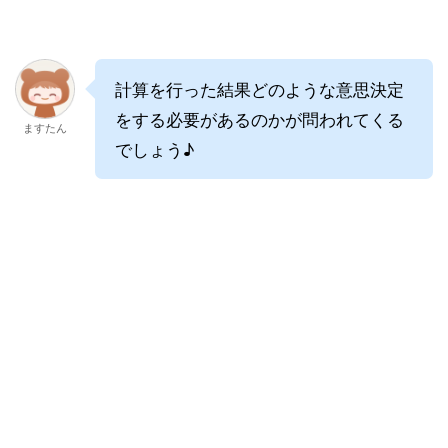
計算を行った結果どのような意思決定
をする必要があるのかが問われてくる
ますたん
でしょう♪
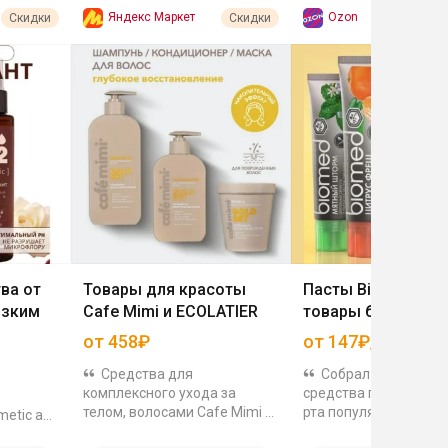
Яндекс Маркет
Ozon
Скидки
Скидки
ва от
Товары для красоты
Пасты Biomed и д
изким
Cafe Mimi и ECOLATIER
товары бренда
от 458₽
от 147₽/шт
Средства для
Собрал подборку
комплексного ухода за
средства гигиены по
телом, волосами Cafe Mimi и
рта популярного бре
etic а
ECOLATIER по скидке. Товары
Biomed, есть пасты,
его:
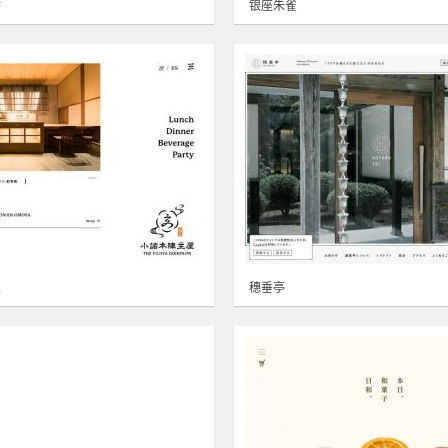
站
银座朱雀
屋
穗垂亭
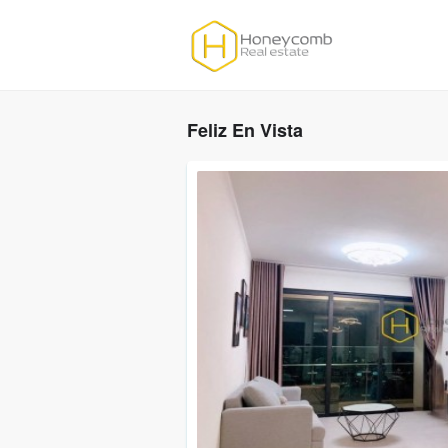
Feliz En Vista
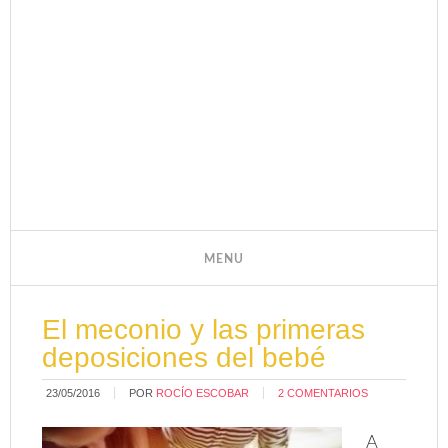
El meconio y las primeras
deposiciones del bebé
23/05/2016
POR
ROCÍO ESCOBAR
2 COMENTARIOS
A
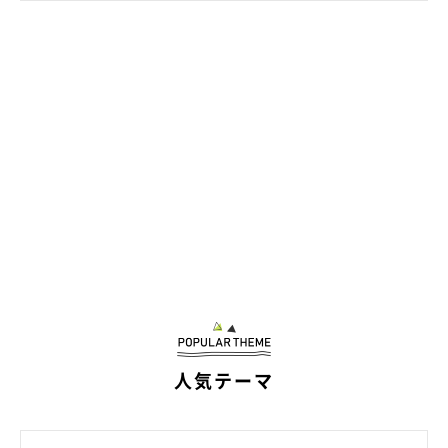
飼い主さん：
「うるはそるの頭のところで足を上げて、
『おなかあたりを毛づ
くろいして〜』
とアピールしてるのですが、そるは嫌そうな顔で
どこかに行ってしまいます（笑）
ただ、以前よりはそるの許容範囲が増えたのか、
ごく稀におしり
同士をくっつけてゆっくりしている姿が見られる
ようになりまし
た」
人気テーマ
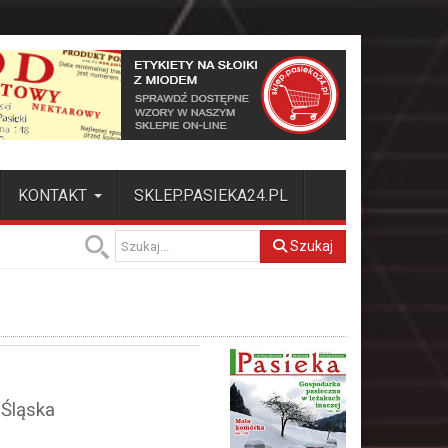
KONTAKT
SKLEP.PASIEKA24.PL
Szukaj
 Śląska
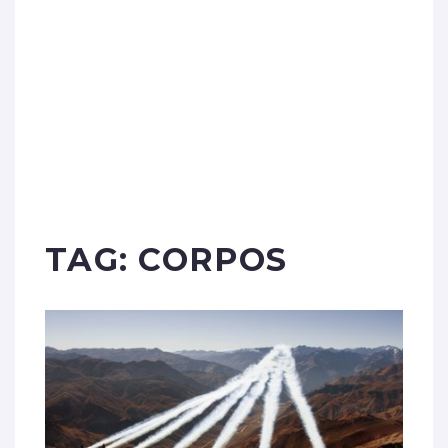
TAG:
CORPOS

» PROBLEM REQUIREMENTS: Could you give back the full listing word for word, leaving out the images?

» RESPONSE AREA:
計算を行った結果どのような意思決定
をする必要があるのかが問われてくる
ますたん
でしょう♪
Яндекс Маркет
Ozon
Скидки
Скидки
ва от
Товары для красоты
Пасты Biomed и д
изким
Cafe Mimi и ECOLATIER
товары бренда
от 458₽
от 147₽/шт
Средства для
Собрал подборку
комплексного ухода за
средства гигиены по
телом, волосами Cafe Mimi и
рта популярного бре
etic а
ECOLATIER по скидке. Товары
Biomed, есть пасты,
его:
站
银座朱雀
屋
穗垂亭
Feliz En Vista
El meconio y las primeras
deposiciones del bebé
23/05/2016
POR
ROCÍO ESCOBAR
2 COMENTARIOS
A
飼い主さん：
「うるはそるの頭のところで足を上げて、
『おなかあたりを毛づ
くろいして〜』
とアピールしてるのですが、そるは嫌そうな顔で
どこかに行ってしまいます（笑）
ただ、以前よりはそるの許容範囲が増えたのか、
ごく稀におしり
同士をくっつけてゆっくりしている姿が見られる
ようになりまし
た」
人気テーマ
KONTAKT
SKLEP.PASIEKA24.PL
Szukaj
 Śląska
TAG:
CORPOS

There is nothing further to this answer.